EXCERPTED DATA Block Start

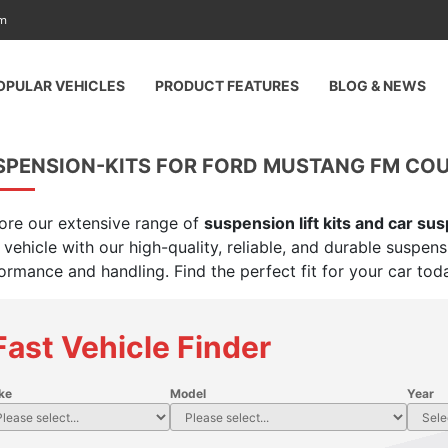
am
OPULAR VEHICLES
PRODUCT FEATURES
BLOG & NEWS
PENSION-KITS FOR FORD MUSTANG FM COUPE
ore our extensive range of
suspension lift kits and car su
 vehicle with our high-quality, reliable, and durable suspen
ormance and handling. Find the perfect fit for your car tod
Fast Vehicle Finder
ke
Model
Year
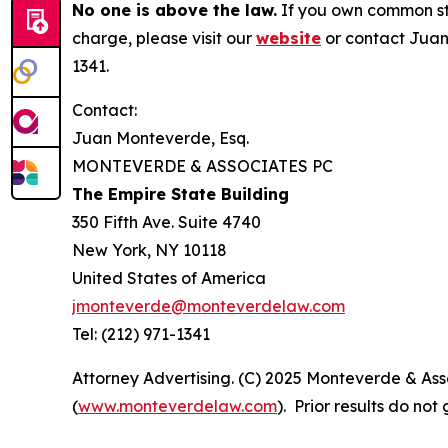
No one is above the law.
If you own common sto
charge, please visit our
website
or contact Juan
1341.
Contact:
Juan Monteverde, Esq.
MONTEVERDE & ASSOCIATES PC
The Empire State Building
350 Fifth Ave. Suite 4740
New York, NY 10118
United States of America
jmonteverde@monteverdelaw.com
Tel: (212) 971-1341
Attorney Advertising. (C) 2025 Monteverde & Asso
(
www.monteverdelaw.com
). Prior results do no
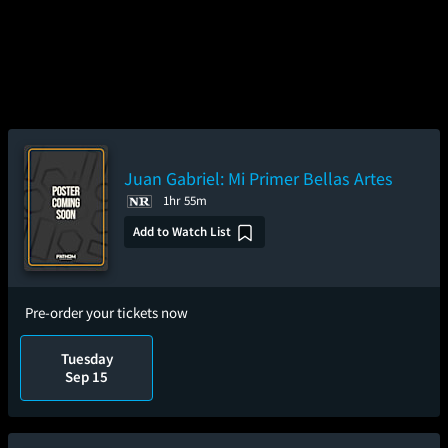
Juan Gabriel: Mi Primer Bellas Artes
1hr 55m
Add to Watch List
Pre-order your tickets now
Tuesday
Sep 15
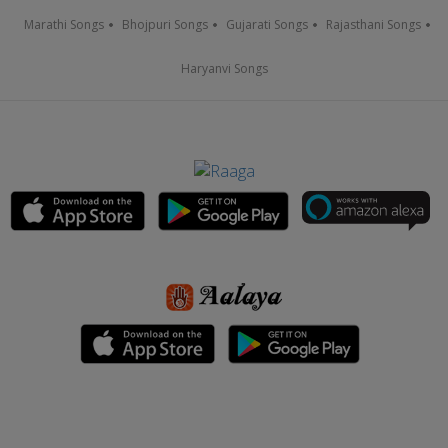
Marathi Songs
Bhojpuri Songs
Gujarati Songs
Rajasthani Songs
Haryanvi Songs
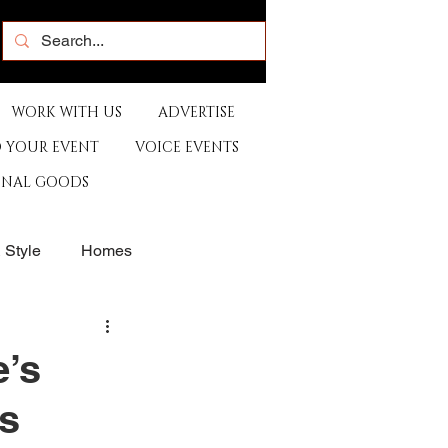
WORK WITH US
ADVERTISE
 YOUR EVENT
VOICE EVENTS
ONAL GOODS
& Style
Homes
rants
Sports
e’s
es
e
Artist
Music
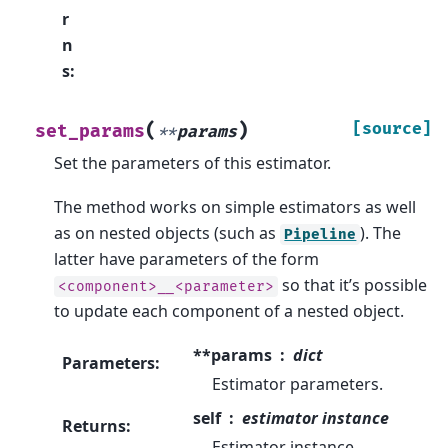
r
n
s
:
(
)
[source]
set_params
**
params
Set the parameters of this estimator.
The method works on simple estimators as well
as on nested objects (such as
). The
Pipeline
latter have parameters of the form
so that it’s possible
<component>__<parameter>
to update each component of a nested object.
**params
dict
Parameters
:
Estimator parameters.
self
estimator instance
Returns
:
Estimator instance.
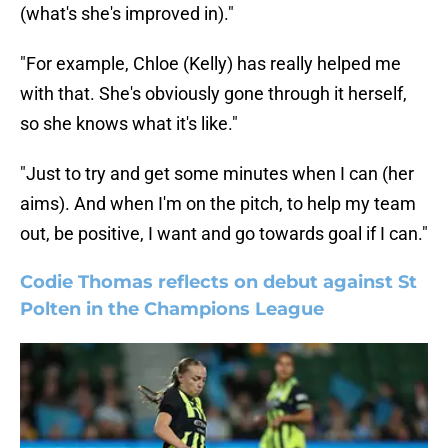
(what's she's improved in)."
"For example, Chloe (Kelly) has really helped me
with that. She's obviously gone through it herself,
so she knows what it's like."
"Just to try and get some minutes when I can (her
aims). And when I'm on the pitch, to help my team
out, be positive, I want and go towards goal if I can."
Codie Thomas reflects on debut against St
Polten in the Champions League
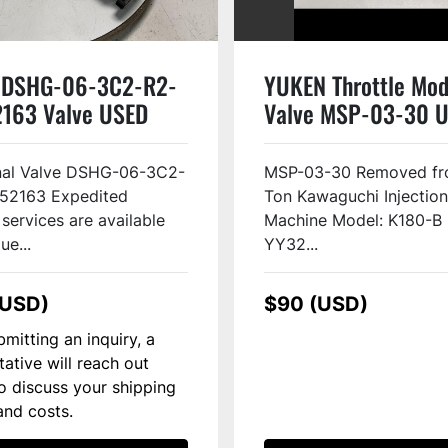
 DSHG-06-3C2-R2-
YUKEN Throttle Mod
163 Valve USED
Valve MSP-03-30 
#144635
onal Valve DSHG-06-3C2-
MSP-03-30 Removed fr
52163 Expedited
Ton Kawaguchi Injectio
 services are available
Machine Model: K180-B S
ue...
YY32...
(USD)
$90 (USD)
mitting an inquiry, a
tative will reach out
to discuss your shipping
and costs.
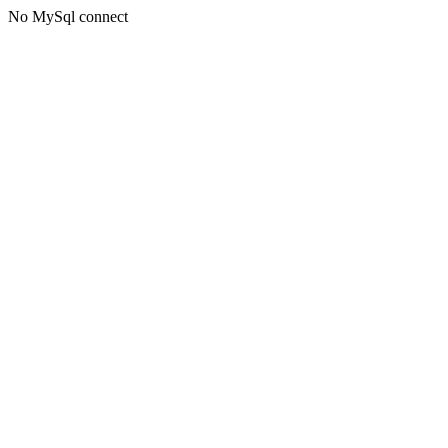
No MySql connect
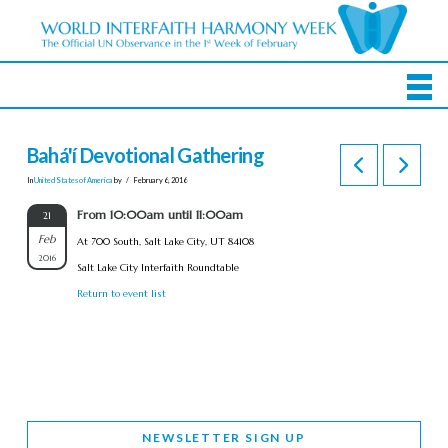
Bahá'í Devotional Gathering
In
United States of America
by
February 6, 2016
From 10:00am until 11:00am
21
Feb
At 700 South, Salt Lake City, UT 84108
2016
Salt Lake City Interfaith Roundtable
Return to event list
NEWSLETTER SIGN UP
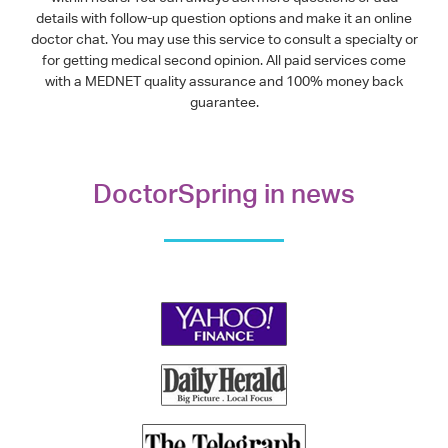
details with follow-up question options and make it an online
doctor chat. You may use this service to consult a specialty or
for getting medical second opinion. All paid services come
with a MEDNET quality assurance and 100% money back
guarantee.
DoctorSpring in news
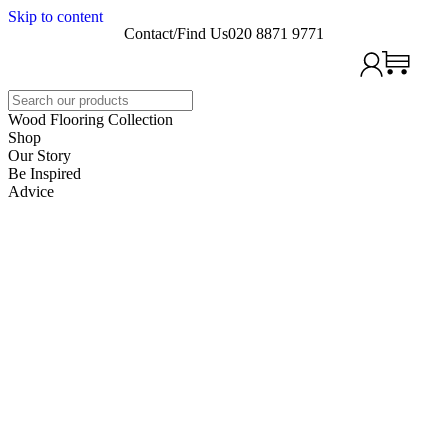
Skip to content
Contact/Find Us
020 8871 9771
Search
Wood Flooring Collection
Shop
Our Story
Be Inspired
Advice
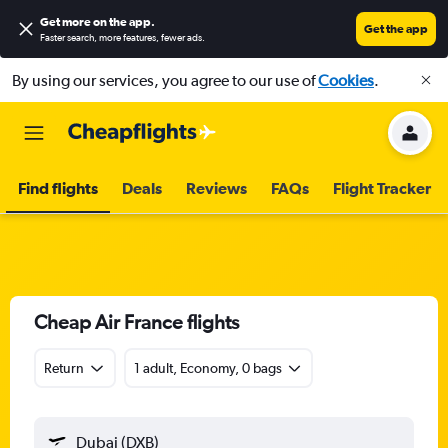
Get more on the app
.
Get the app
Faster search, more features, fewer ads.
By using our services, you agree to our use of
Cookies
.
Find flights
Deals
Reviews
FAQs
Flight Tracker
Cheap Air France flights
Return
1 adult, Economy, 0 bags
Dubai (DXB)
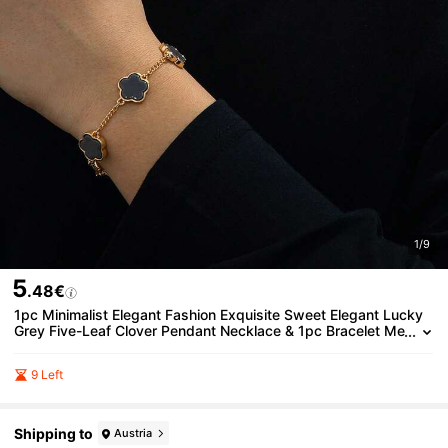
1/9
5
.48€
1pc Minimalist Elegant Fashion Exquisite Sweet Elegant Lucky
Grey Five-Leaf Clover Pendant Necklace & 1pc Bracelet Me
n's Jewelry Set
9 Left
Shipping to
Austria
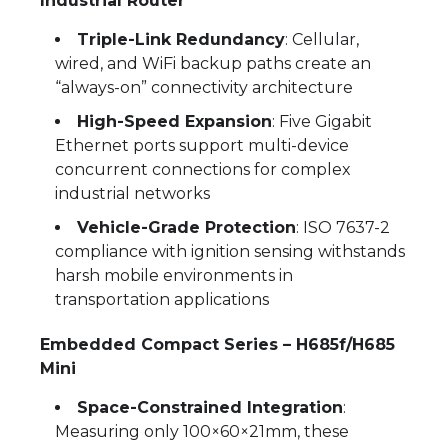
Industrial Router
Triple-Link Redundancy
: Cellular,
wired, and WiFi backup paths create an
“always-on” connectivity architecture
High-Speed Expansion
: Five Gigabit
Ethernet ports support multi-device
concurrent connections for complex
industrial networks
Vehicle-Grade Protection
: ISO 7637-2
compliance with ignition sensing withstands
harsh mobile environments in
transportation applications
Embedded Compact Series – H685f/H685
Mini
Space-Constrained Integration
:
Measuring only 100×60×21mm, these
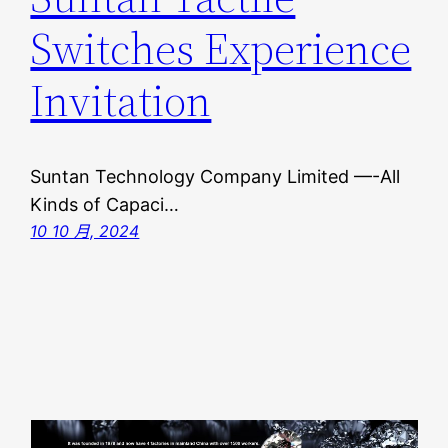
Switches Experience
Invitation
Suntan Technology Company Limited —-All
Kinds of Capaci…
10 10 月, 2024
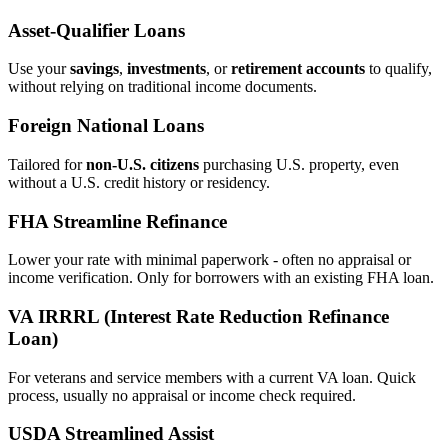
Asset‑Qualifier Loans
Use your
savings
,
investments
, or
retirement accounts
to qualify,
without relying on traditional income documents.
Foreign National Loans
Tailored for
non‑U.S. citizens
purchasing U.S. property, even
without a U.S. credit history or residency.
FHA Streamline Refinance
Lower your rate with minimal paperwork - often no appraisal or
income verification. Only for borrowers with an existing FHA loan.
VA IRRRL (Interest Rate Reduction Refinance
Loan)
For veterans and service members with a current VA loan. Quick
process, usually no appraisal or income check required.
USDA Streamlined Assist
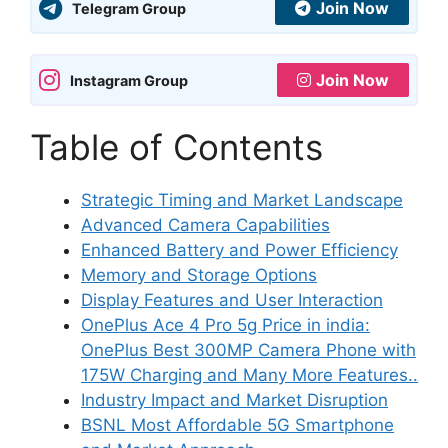
Join Now
Telegram Group
Join Now
Instagram Group
Table of Contents
Strategic Timing and Market Landscape
Advanced Camera Capabilities
Enhanced Battery and Power Efficiency
Memory and Storage Options
Display Features and User Interaction
OnePlus Ace 4 Pro 5g Price in india:
OnePlus Best 300MP Camera Phone with
175W Charging and Many More Features..
Industry Impact and Market Disruption
BSNL Most Affordable 5G Smartphone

EXCERPTED DATA Block End

- **DIRECTIONS FOR THIS TASK**:
If a line of the data above contains "Songs", copy it out.

- **TASK OUTPUT**:
Marathi Songs
Bhojpuri Songs
Gujarati Songs
Rajasthani Songs
Haryanvi Songs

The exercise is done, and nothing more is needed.